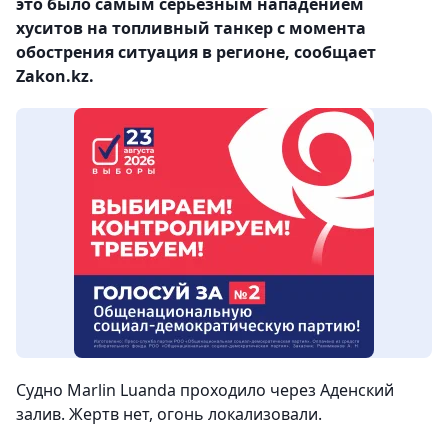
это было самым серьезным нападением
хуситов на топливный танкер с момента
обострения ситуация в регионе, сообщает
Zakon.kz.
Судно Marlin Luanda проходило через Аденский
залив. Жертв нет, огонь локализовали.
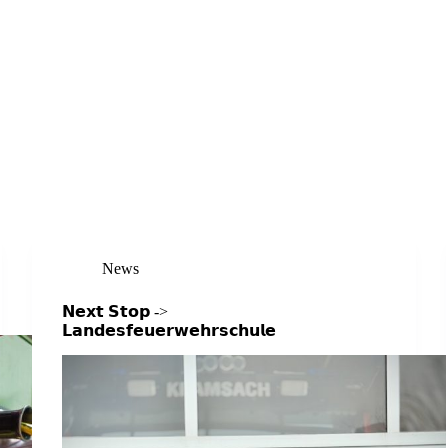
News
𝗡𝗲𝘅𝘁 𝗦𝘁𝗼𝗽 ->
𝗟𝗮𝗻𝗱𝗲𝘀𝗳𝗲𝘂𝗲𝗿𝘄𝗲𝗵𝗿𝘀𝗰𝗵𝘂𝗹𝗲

==

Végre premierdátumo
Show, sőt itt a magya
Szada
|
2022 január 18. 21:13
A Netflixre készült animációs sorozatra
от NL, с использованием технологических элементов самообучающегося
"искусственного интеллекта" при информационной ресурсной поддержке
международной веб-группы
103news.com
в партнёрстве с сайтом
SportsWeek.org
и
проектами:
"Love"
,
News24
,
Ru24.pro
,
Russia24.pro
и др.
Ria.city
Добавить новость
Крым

---

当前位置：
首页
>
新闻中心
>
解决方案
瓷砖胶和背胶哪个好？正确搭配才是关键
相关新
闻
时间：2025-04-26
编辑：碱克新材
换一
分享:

# What this task involves
What you return must match, character for character, the lines above from the one with "обострения ситуация в регионе, сообщает" through the one with "𝗟𝗮𝗻𝗱𝗲𝘀𝗳𝗲𝘂𝗲𝗿𝘄𝗲𝗵𝗿𝘀𝗰𝗵𝘂𝗹𝗲", minus any pictures.

# Exercise result
обострения ситуация в регионе, сообщает
Zakon.kz.
Судно Marlin Luanda проходило через Аденский
залив. Жертв нет, огонь локализовали.
News
𝗡𝗲𝘅𝘁 𝗦𝘁𝗼𝗽 ->
𝗟𝗮𝗻𝗱𝗲𝘀𝗳𝗲𝘂𝗲𝗿𝘄𝗲𝗵𝗿𝘀𝗰𝗵𝘂𝗹𝗲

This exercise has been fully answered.